The study has real limitations worth noting. The sample is small, skewed toward White, highly educated, non-Hispanic women, and the PHS itself was developed primarily in European cohorts, which limits how far these results generalise. The sleep data are self-reported, not actigraphy or polysomnography. And because the higher-risk PHS group overlapped almost entirely with APOE epsilon-4 carriership, the study cannot yet cleanly say whether the broad polygenic score adds anything beyond what epsilon-4 status alone would have captured.

Still, the signal is there. Improving sleep is, at least in theory, modifiable in a way that genetic risk is not, and the idea that better sleep hygiene might attenuate some of the neurological damage associated with high Alzheimer’s risk is not implausible. Whether that translates into a genuine prevention strategy for women in their 60s and 70s who carry epsilon-4 and report waking at three in the morning, staring at the ceiling, wondering if it means anything, is exactly the kind of question these researchers are now in a position to pursue.

https://doi.org/10.1016/j.tjpad.2026.100581


Frequently Asked Questions

Why does sleep affect Alzheimer’s risk at all?

Tau, one of the proteins that forms the tangles characteristic of Alzheimer’s disease, begins accumulating decades before symptoms appear in brain regions that regulate sleep and wakefulness.
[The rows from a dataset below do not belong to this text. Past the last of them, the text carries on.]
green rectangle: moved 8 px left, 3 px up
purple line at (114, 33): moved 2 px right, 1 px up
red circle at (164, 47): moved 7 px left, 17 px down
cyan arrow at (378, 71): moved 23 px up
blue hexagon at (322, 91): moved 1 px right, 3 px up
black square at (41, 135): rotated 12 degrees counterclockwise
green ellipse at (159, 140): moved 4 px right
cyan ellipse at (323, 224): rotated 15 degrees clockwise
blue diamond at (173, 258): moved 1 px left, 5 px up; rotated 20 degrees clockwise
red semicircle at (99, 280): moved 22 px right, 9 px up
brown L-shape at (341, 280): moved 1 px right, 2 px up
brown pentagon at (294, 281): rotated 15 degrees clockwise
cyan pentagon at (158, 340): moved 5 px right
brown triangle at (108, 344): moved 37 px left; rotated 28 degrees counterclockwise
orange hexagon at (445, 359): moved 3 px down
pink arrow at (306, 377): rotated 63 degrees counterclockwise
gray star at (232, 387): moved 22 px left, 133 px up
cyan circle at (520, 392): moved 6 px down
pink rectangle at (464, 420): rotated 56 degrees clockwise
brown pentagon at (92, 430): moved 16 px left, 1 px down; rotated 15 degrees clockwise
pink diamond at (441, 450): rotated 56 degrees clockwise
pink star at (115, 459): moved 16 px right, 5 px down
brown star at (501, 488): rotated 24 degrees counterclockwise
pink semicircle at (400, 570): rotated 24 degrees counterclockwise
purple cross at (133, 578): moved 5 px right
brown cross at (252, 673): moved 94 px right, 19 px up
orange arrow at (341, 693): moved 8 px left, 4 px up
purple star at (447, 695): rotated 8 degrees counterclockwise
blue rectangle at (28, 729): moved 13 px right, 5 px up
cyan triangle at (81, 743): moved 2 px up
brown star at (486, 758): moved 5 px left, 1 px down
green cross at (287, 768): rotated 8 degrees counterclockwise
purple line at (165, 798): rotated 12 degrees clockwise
Once tau builds up in those areas, it disrupts sleep architecture, and disrupted sleep appears to promote further tau spread elsewhere in the brain. It is a self-reinforcing cycle, and there is evidence from both animal studies and human imaging that good sleep may partially interrupt it, even in people with elevated genetic risk.
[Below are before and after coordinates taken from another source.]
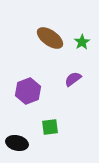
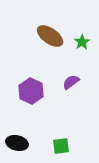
brown ellipse: moved 2 px up
purple semicircle: moved 2 px left, 3 px down
purple hexagon: moved 3 px right; rotated 15 degrees counterclockwise
green square: moved 11 px right, 19 px down
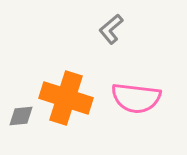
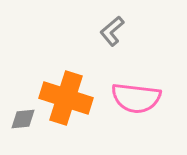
gray L-shape: moved 1 px right, 2 px down
gray diamond: moved 2 px right, 3 px down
Is the APOE epsilon-4 gene the same as having high genetic risk?

Not exactly. APOE epsilon-4 is the single most studied genetic risk factor for Alzheimer’s and contributes substantially to disease risk, but it is one gene among many. The polygenic hazard score used in this study incorporates nearly 200,000 genetic variants and is designed to predict age of Alzheimer’s onset more precisely than APOE status alone. In practice, in the WITS sample, the two overlapped almost entirely, which means the study cannot yet fully disentangle their separate contributions.
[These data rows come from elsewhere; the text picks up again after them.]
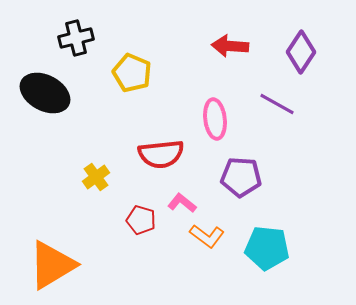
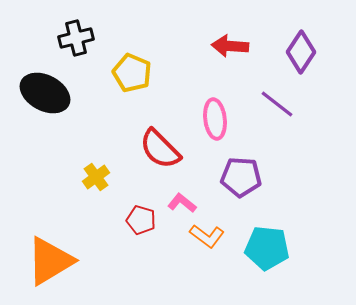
purple line: rotated 9 degrees clockwise
red semicircle: moved 1 px left, 5 px up; rotated 51 degrees clockwise
orange triangle: moved 2 px left, 4 px up
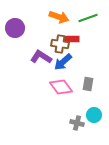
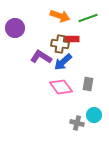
orange arrow: moved 1 px right, 1 px up
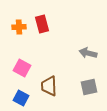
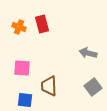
orange cross: rotated 24 degrees clockwise
pink square: rotated 24 degrees counterclockwise
gray square: moved 4 px right; rotated 24 degrees counterclockwise
blue square: moved 4 px right, 2 px down; rotated 21 degrees counterclockwise
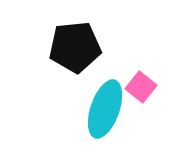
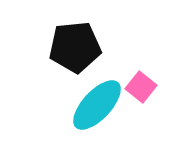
cyan ellipse: moved 8 px left, 4 px up; rotated 24 degrees clockwise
Why were visual and verbal memory affected differently?

Women tend to outperform men on verbal memory tasks, even well into the Alzheimer’s disease process, because of a cognitive advantage that appears to buffer the effects of brain pathology on word recall. Visual memory carries no equivalent sex-linked advantage, which means it may be a more sensitive marker for detecting early Alzheimer’s-related changes in women, including changes associated with poor sleep. The researchers suggest visual memory deserves more attention in studies focused specifically on female patients.

Could improving sleep actually prevent Alzheimer’s in high-risk women?

That remains an open question, but the possibility is not far-fetched. At least one previous study found that people who carried the APOE epsilon-4 variant but maintained good sleep consolidation had Alzheimer’s outcomes more similar to non-carriers than to other epsilon-4 carriers with poor sleep. Whether a deliberate sleep intervention, whether through behavioural therapy, treatment of sleep apnoea, or other means, could meaningfully delay cognitive decline in women at high genetic risk is something researchers have not yet tested directly.

What makes this study different from previous sleep and Alzheimer’s research?

Most prior work has used objective sleep measures like actigraphy or polysomnography, and has not specifically focused on women or used the polygenic hazard score as a measure of genetic risk. This study is unusual in using brain tau PET imaging alongside a simple sleep questionnaire in a sample enriched for high-risk older women, which allowed the researchers to ask whether genetic risk modifies the sleep-tau relationship rather than treating genetic risk as noise to be controlled for.